-- Material to process follows --

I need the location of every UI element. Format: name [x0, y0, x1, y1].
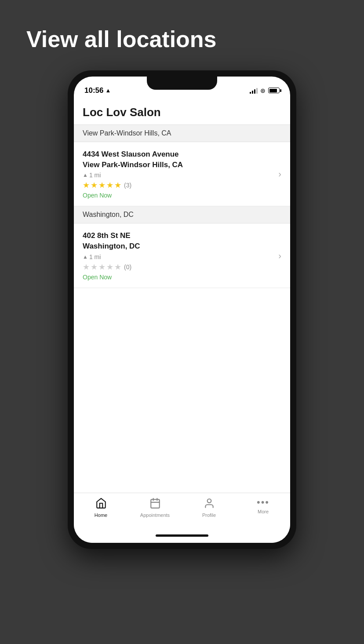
location-2-distance: ▲ 1 mi: [83, 253, 273, 260]
location-2-review-count: (0): [124, 263, 131, 271]
location-1-address-line1: 4434 West Slauson Avenue: [83, 149, 273, 160]
location-item-2[interactable]: 402 8th St NE Washington, DC ▲ 1 mi ★ ★ …: [74, 223, 290, 288]
home-icon: [95, 498, 107, 511]
location-1-stars: ★ ★ ★ ★ ★ (3): [83, 180, 273, 190]
star-2-1: ★: [83, 262, 90, 272]
home-indicator: [74, 532, 290, 543]
star-2-2: ★: [91, 262, 98, 272]
star-2-5: ★: [114, 262, 121, 272]
location-2-status: Open Now: [83, 274, 273, 281]
more-icon: •••: [257, 498, 269, 507]
tab-profile-label: Profile: [202, 512, 216, 518]
star-1-1: ★: [83, 180, 90, 190]
star-2-4: ★: [106, 262, 113, 272]
location-item-1[interactable]: 4434 West Slauson Avenue View Park-Winds…: [74, 142, 290, 207]
distance-icon-2: ▲: [83, 254, 88, 260]
chevron-right-icon-1: ›: [278, 169, 281, 179]
star-1-5: ★: [114, 180, 121, 190]
distance-icon-1: ▲: [83, 172, 88, 178]
location-item-1-content: 4434 West Slauson Avenue View Park-Winds…: [83, 149, 273, 199]
tab-more-label: More: [258, 509, 269, 514]
location-item-2-content: 402 8th St NE Washington, DC ▲ 1 mi ★ ★ …: [83, 231, 273, 281]
empty-space: [74, 309, 290, 493]
page-title: View all locations: [0, 0, 364, 70]
phone-device: 10:56 ▲ ⊛: [68, 70, 296, 549]
status-time: 10:56 ▲: [84, 86, 111, 95]
svg-point-4: [207, 499, 211, 503]
calendar-icon: [149, 498, 161, 511]
phone-notch: [147, 77, 217, 90]
location-2-address-line1: 402 8th St NE: [83, 231, 273, 241]
wifi-icon: ⊛: [260, 87, 266, 94]
battery-icon: [268, 88, 280, 93]
tab-appointments[interactable]: Appointments: [128, 498, 182, 523]
location-1-address-line2: View Park-Windsor Hills, CA: [83, 160, 273, 170]
location-group-header-2: Washington, DC: [74, 206, 290, 223]
location-1-distance: ▲ 1 mi: [83, 172, 273, 179]
location-2-stars: ★ ★ ★ ★ ★ (0): [83, 262, 273, 272]
status-icons: ⊛: [250, 87, 280, 94]
signal-icon: [250, 88, 258, 94]
tab-appointments-label: Appointments: [140, 512, 170, 518]
page-background: View all locations 10:56 ▲ ⊛: [0, 0, 364, 644]
location-arrow-icon: ▲: [105, 87, 111, 94]
person-icon: [204, 498, 215, 511]
location-1-status: Open Now: [83, 192, 273, 199]
locations-list: View Park-Windsor Hills, CA 4434 West Sl…: [74, 125, 290, 309]
star-1-4: ★: [106, 180, 113, 190]
star-1-3: ★: [98, 180, 106, 190]
tab-more[interactable]: ••• More: [236, 498, 290, 523]
app-title: Loc Lov Salon: [83, 106, 281, 119]
svg-rect-0: [151, 499, 160, 508]
tab-home[interactable]: Home: [74, 498, 128, 523]
tab-home-label: Home: [95, 512, 107, 518]
app-content: Loc Lov Salon View Park-Windsor Hills, C…: [74, 99, 290, 543]
phone-screen: 10:56 ▲ ⊛: [74, 77, 290, 543]
home-indicator-bar: [156, 534, 208, 537]
chevron-right-icon-2: ›: [278, 251, 281, 261]
tab-bar: Home Appointments: [74, 493, 290, 532]
location-group-header-1: View Park-Windsor Hills, CA: [74, 125, 290, 142]
star-2-3: ★: [98, 262, 106, 272]
tab-profile[interactable]: Profile: [182, 498, 236, 523]
star-1-2: ★: [91, 180, 98, 190]
app-header: Loc Lov Salon: [74, 99, 290, 125]
location-2-address-line2: Washington, DC: [83, 241, 273, 252]
location-1-review-count: (3): [124, 182, 131, 189]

-- Material to process concluded --

[Work order]: Only the records are wanted, copied exactly, with the pictures dropped.

[Exercise result]:
I need the location of every UI element. Format: name [x0, y0, x1, y1].
location-2-distance: ▲ 1 mi: [83, 253, 273, 260]
location-2-review-count: (0): [124, 263, 131, 271]
location-1-address-line1: 4434 West Slauson Avenue: [83, 149, 273, 160]
location-item-2[interactable]: 402 8th St NE Washington, DC ▲ 1 mi ★ ★ …: [74, 223, 290, 288]
home-icon: [95, 498, 107, 511]
location-1-stars: ★ ★ ★ ★ ★ (3): [83, 180, 273, 190]
star-2-1: ★: [83, 262, 90, 272]
home-indicator: [74, 532, 290, 543]
star-2-2: ★: [91, 262, 98, 272]
star-2-5: ★: [114, 262, 121, 272]
location-2-status: Open Now: [83, 274, 273, 281]
more-icon: •••: [257, 498, 269, 507]
tab-profile-label: Profile: [202, 512, 216, 518]
star-1-1: ★: [83, 180, 90, 190]
star-2-4: ★: [106, 262, 113, 272]
location-item-1[interactable]: 4434 West Slauson Avenue View Park-Winds…: [74, 142, 290, 207]
distance-icon-2: ▲: [83, 254, 88, 260]
chevron-right-icon-1: ›: [278, 169, 281, 179]
star-1-5: ★: [114, 180, 121, 190]
distance-icon-1: ▲: [83, 172, 88, 178]
location-item-1-content: 4434 West Slauson Avenue View Park-Winds…: [83, 149, 273, 199]
tab-more-label: More: [258, 509, 269, 514]
location-item-2-content: 402 8th St NE Washington, DC ▲ 1 mi ★ ★ …: [83, 231, 273, 281]
empty-space: [74, 309, 290, 493]
page-title: View all locations: [0, 0, 364, 70]
phone-device: 10:56 ▲ ⊛: [68, 70, 296, 549]
status-time: 10:56 ▲: [84, 86, 111, 95]
svg-point-4: [207, 499, 211, 503]
calendar-icon: [149, 498, 161, 511]
phone-notch: [147, 77, 217, 90]
location-2-address-line1: 402 8th St NE: [83, 231, 273, 241]
wifi-icon: ⊛: [260, 87, 266, 94]
battery-icon: [268, 88, 280, 93]
tab-appointments[interactable]: Appointments: [128, 498, 182, 523]
location-1-address-line2: View Park-Windsor Hills, CA: [83, 160, 273, 170]
location-group-header-2: Washington, DC: [74, 206, 290, 223]
location-1-distance: ▲ 1 mi: [83, 172, 273, 179]
location-2-stars: ★ ★ ★ ★ ★ (0): [83, 262, 273, 272]
status-icons: ⊛: [250, 87, 280, 94]
signal-icon: [250, 88, 258, 94]
tab-appointments-label: Appointments: [140, 512, 170, 518]
page-background: View all locations 10:56 ▲ ⊛: [0, 0, 364, 644]
location-arrow-icon: ▲: [105, 87, 111, 94]
person-icon: [204, 498, 215, 511]
location-1-status: Open Now: [83, 192, 273, 199]
locations-list: View Park-Windsor Hills, CA 4434 West Sl…: [74, 125, 290, 309]
star-1-4: ★: [106, 180, 113, 190]
star-1-3: ★: [98, 180, 106, 190]
tab-more[interactable]: ••• More: [236, 498, 290, 523]
app-title: Loc Lov Salon: [83, 106, 281, 119]
svg-rect-0: [151, 499, 160, 508]
tab-home[interactable]: Home: [74, 498, 128, 523]
tab-home-label: Home: [95, 512, 107, 518]
app-content: Loc Lov Salon View Park-Windsor Hills, C…: [74, 99, 290, 543]
phone-screen: 10:56 ▲ ⊛: [74, 77, 290, 543]
home-indicator-bar: [156, 534, 208, 537]
chevron-right-icon-2: ›: [278, 251, 281, 261]
tab-bar: Home Appointments: [74, 493, 290, 532]
location-group-header-1: View Park-Windsor Hills, CA: [74, 125, 290, 142]
star-2-3: ★: [98, 262, 106, 272]
tab-profile[interactable]: Profile: [182, 498, 236, 523]
star-1-2: ★: [91, 180, 98, 190]
app-header: Loc Lov Salon: [74, 99, 290, 125]
location-2-address-line2: Washington, DC: [83, 241, 273, 252]
location-1-review-count: (3): [124, 182, 131, 189]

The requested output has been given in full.